Pressure is put on the priests and Father Alvito has to give Blackthorne his old rutter. Alvito remarks to the captain: "You are becoming Japanese." He also says that since war is coming between Lord Toranaga and Lord Ishido he better leave before it's too late. Blackthorne just sarcastically says: "And leave before the Black Ship arrives?"
The time for leaving has arrived. Lord Buntaro will lead the procession out of Ishido's castle. Lord Toranaga disguises himself as a woman with a huge hat in order to escape from the castle because Ishido does not want him to leave. Toranaga's samurai wear brown uniforms and Lord Ishido's men wear gray. The grays start searching the palanquins (little cabins with sliding doors carried on a pole by two men, one in the front and one in the back). Anjin starts to act as if he had gone totally crazy to create a diversion so Lord Toranaga's palanguin will not be checked. Many times the grays are close to killing Anjin because of his behavior. One time Mariko shields Anjin with her body from an arrow from an archer. But Anjin is able to keep the act going until the procession is out of the castle. Mariko tells Anjin that he is a brave man. And he thanks her for shielding him.

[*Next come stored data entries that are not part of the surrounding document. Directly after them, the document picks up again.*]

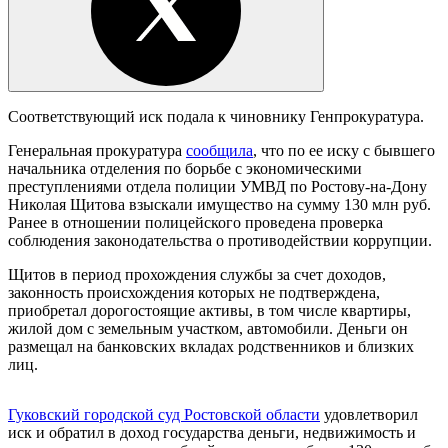
Соответствующий иск подала к чиновнику Генпрокуратура.
Генеральная прокуратура
сообщила
, что по ее иску с бывшего
начальника отделения по борьбе с экономическими
преступлениями отдела полиции УМВД по Ростову-на-Дону
Николая Щитова взыскали имущество на сумму 130 млн руб.
Ранее в отношении полицейского проведена проверка
соблюдения законодательства о противодействии коррупции.
Щитов в период прохождения службы за счет доходов,
законность происхождения которых не подтверждена,
приобретал дорогостоящие активы, в том числе квартиры,
жилой дом с земельным участком, автомобили. Деньги он
размещал на банковских вкладах родственников и близких
лиц.
Гуковский городской суд Ростовской области
удовлетворил
иск и обратил в доход государства деньги, недвижимость и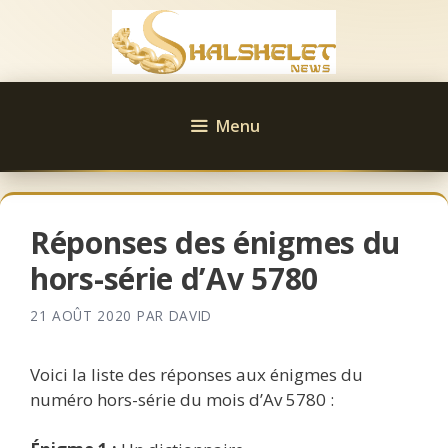
Aller
au
contenu
Menu
Réponses des énigmes du
hors-série d’Av 5780
21 AOÛT 2020
PAR
DAVID
Voici la liste des réponses aux énigmes du
numéro hors-série du mois d’Av 5780 :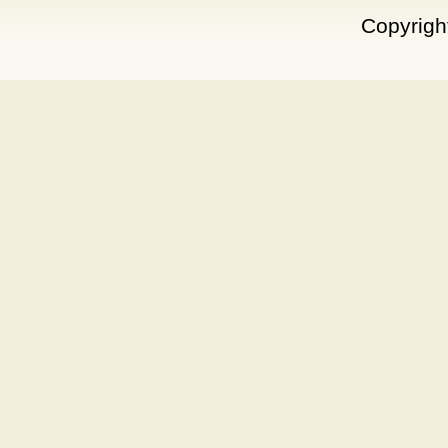
Copyrigh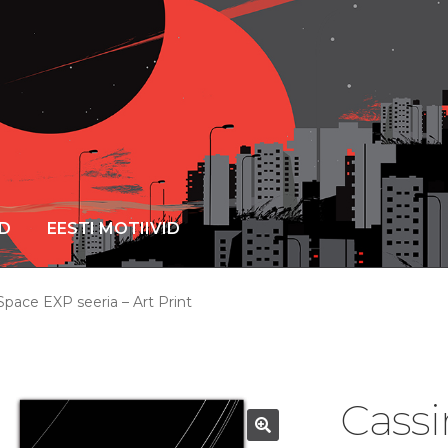
ID
EESTI MOTIIVID
Space EXP seeria – Art Print
Cassi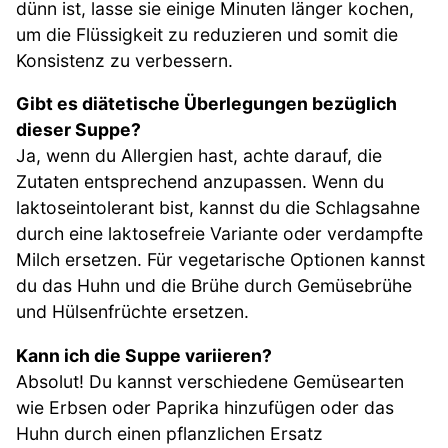
dünn ist, lasse sie einige Minuten länger kochen,
um die Flüssigkeit zu reduzieren und somit die
Konsistenz zu verbessern.
Gibt es diätetische Überlegungen bezüglich
dieser Suppe?
Ja, wenn du Allergien hast, achte darauf, die
Zutaten entsprechend anzupassen. Wenn du
laktoseintolerant bist, kannst du die Schlagsahne
durch eine laktosefreie Variante oder verdampfte
Milch ersetzen. Für vegetarische Optionen kannst
du das Huhn und die Brühe durch Gemüsebrühe
und Hülsenfrüchte ersetzen.
Kann ich die Suppe variieren?
Absolut! Du kannst verschiedene Gemüsearten
wie Erbsen oder Paprika hinzufügen oder das
Huhn durch einen pflanzlichen Ersatz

The procession is ambushed while going through a seemingly deserted village. A number of casualties are taken by both sides, but the procession is safe. They decide to split the procession. Lord Toranaga gives one of his old generals a letter to give to Lord Ishido. It is Toranaga's resignation letter from the Council of Regents. Now there will only be four regents, when five are needed for decision-making.

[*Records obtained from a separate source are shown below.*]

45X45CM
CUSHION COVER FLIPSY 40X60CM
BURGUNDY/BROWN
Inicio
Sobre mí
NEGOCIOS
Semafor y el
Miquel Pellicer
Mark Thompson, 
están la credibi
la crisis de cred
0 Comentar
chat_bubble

Anjin's group has a plan. The samurai are to go to the galley and say that they were attacked by bandits. The men up front do so and the samurai in gray uniforms rush off to attack the bandits. Then Anjin and the others get on the galley. The captain says that they are ready to leave, but it is another ambush. Anjin and the others are able to defeat the attackers and throw their bodies into the water. Anjin saves Mariko from death. Lord Toranaga is the last to come aboard. Mariko tells Anjin: "I thank you for my life, Anjin-san." But there is still one more problem to overcome. The grays with numerous small craft block their way. Anjin comes up with a plan. They will ask permission to board the nearby Black Ship and ask for twenty muskets so that they can blow a hole right in the middle of the "naval" blockade. Permission is given by Captain Ferriera for the men to board, but he says Anjin-san must come with them. There are a lot of priests aboard the Black Ship and Anjin is none too happy to see them. Lord Toranaga gets the priests to side with him by offering them the opportunity to build a big cathedral in Edo. The captain is willing to give the men the twenty muskets, but he demands that he be given the heretic (Blackthorne). Toranaga tells the captain that he can have the Englishman. The muskets are placed in Toranaga's boat and they start rowing back to the galley. The captain is very happy. Anjin's old friend Rodriguez helps Anjin escape by pretending he is punishing Anjin by throwing him into the water. But Anjin just swims to Toranaga's boat and escapes. Needless to say, the captain is very angry at Rodriguez.
The galley stops at Anjiro, the village where Blackthorne came to in Japan. Anjin is told that his ship is at Edo, as well as his crew. And now for the real surprise. Mariko and Anjin will stay in the village so that Anjin can learn Japanese very quickly. Toranaga presents Anjin with a modern pistol. Yabu is in charge of the village and welcomes Anjin as an honored guest. He then informs him that he is now hatamoto (personal retainer on Toranaga's staff). And Anjin is given a house in keeping with his new esteemed rank. There is one catch to this wonderful turn of events. Yabu says that the entire village has the responsibility for teaching Anjin Japanese in six months. If they fail, all the inhabitants of the village will be crucified and the village will be burned. Anjin is shocked at the very idea.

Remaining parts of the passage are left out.